Nu Pham, 17, also has an interest in health care, but isn’t quite sure if she wants to follow in her mother’s footsteps and be a nurse.
“My mom works at Scripps Memorial Hospital La Jolla and always tells me wonderful stories about nursing,” said Pham, whose mother, Thanh Pham, is a cardiac cath lab nurse. “I don’t know if nursing is for me, so I’m hoping this program will help expand my knowledge of different careers in health care.”
With the internship nearing its half-way mark, many of the seniors are beginning to receive their college acceptance letters and are focused on next steps.
Kyle Chuang, 18, has been accepted to San Diego State University’s kinesiology program and although he’s enjoyed this experience, he’s also looking forward to college.
“My goal is to be a physical therapist, but I’ve really enjoyed the diversity of what I’ve experienced so far, particularly in the lab,” said Chuang. “In the lab you see what’s happening within someone’s body – from tape worms to large tumors. I know I still want to pursue physical therapy, but I think the internship has provided me with a better perspective.”
Benefiting our community and our country
The internship is not fun and games for the students. The Health Essentials internship includes a semester of extensive course work, which UC High School health teachers developed in partnership with Project Lead the Way (PLTW), the nation’s largest nonprofit provider of middle and high school education programs in science, technology, engineering and mathematics.
More than 300,000 students in nearly 3,500 schools across the country participate in PLTW curriculum – whether biomedical sciences or engineering. The biomedical curriculum, started in 1997, consists of a sequence of four courses that present a broad foundation in science and health care. Students also gain an awareness of the social, legal and ethical issues surrounding technological advances related to the biomedical sciences.
“This is the best curriculum I have ever worked with,” said Vandiver. “The students are engaged and the educational material is rigorous. But when you add the internship component, we’re giving our students a real-world foundation that most other high school programs don’t provide.”
Although 10 of the 20 fastest growing occupations in the US are in health services, according to the US Department of Health and Human Services the shortage of qualified health care candidates is not meeting the demand. Scripps senior vice president of human resources Vic Buzachero hopes the internship program will expand the pipeline of those pursuing health care professions.
“By supporting these academic programs, we are investing in our kids, our community, and therefore our health care system,” said Buzachero. “We want to do our part to help meet the demands of our country and our community, and spur further interest and excitement for the industry. If these students are our future in health care, I feel reassured that our country will be in good hands.”

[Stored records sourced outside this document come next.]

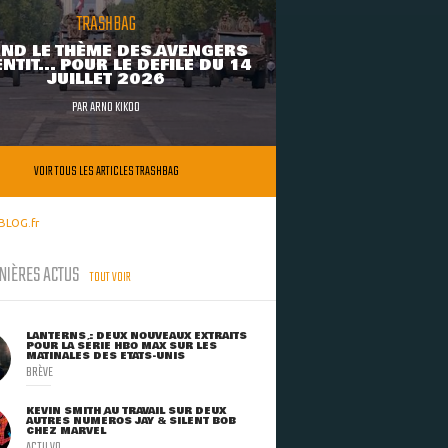
TRASHBAG
ND LE THÈME DES AVENGERS
NTIT... POUR LE DÉFILÉ DU 14
JUILLET 2026
PAR
ARNO KIKOO
VOIR TOUS LES ARTICLES TRASHBAG
BLOG.fr
NIÈRES ACTUS
TOUT VOIR
LANTERNS : DEUX NOUVEAUX EXTRAITS
POUR LA SÉRIE HBO MAX SUR LES
MATINALES DES ETATS-UNIS
BRÈVE
KEVIN SMITH AU TRAVAIL SUR DEUX
AUTRES NUMÉROS JAY & SILENT BOB
CHEZ MARVEL
ACTU VO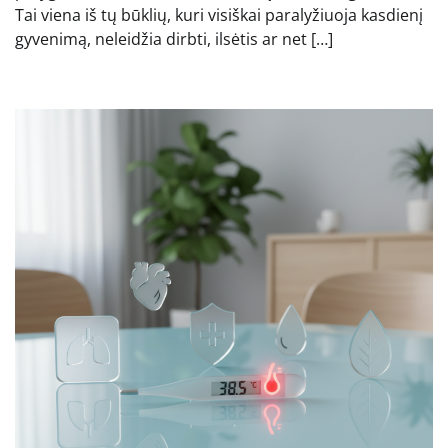
Tai viena iš tų būklių, kuri visiškai paralyžiuoja kasdienį
gyvenimą, neleidžia dirbti, ilsėtis ar net […]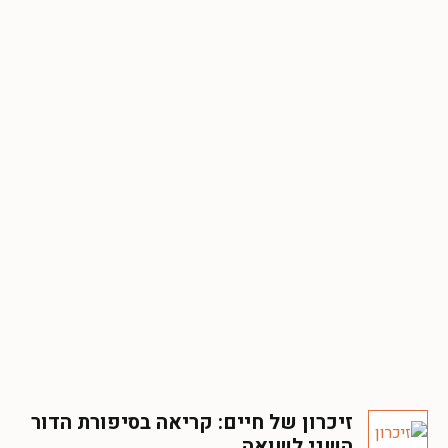
זיכרון של חיים: קריאה בסיפורת הדור
השני לשואה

With more than 50 students already signed up for next year’s health essentials internship, more than triple the enrollment size from last year, Vandiver is seeing the increased interest health care careers from her students and feels confident about the future.
“The community has been looking for a health-related outreach program to be more involved with the schools, and programs like this meet that need,” said Vandiver. “Through this curriculum, we are providing future career opportunities, direction and perspective to our students. San Diego needs health care workers, and Scripps is helping us meet that demand.”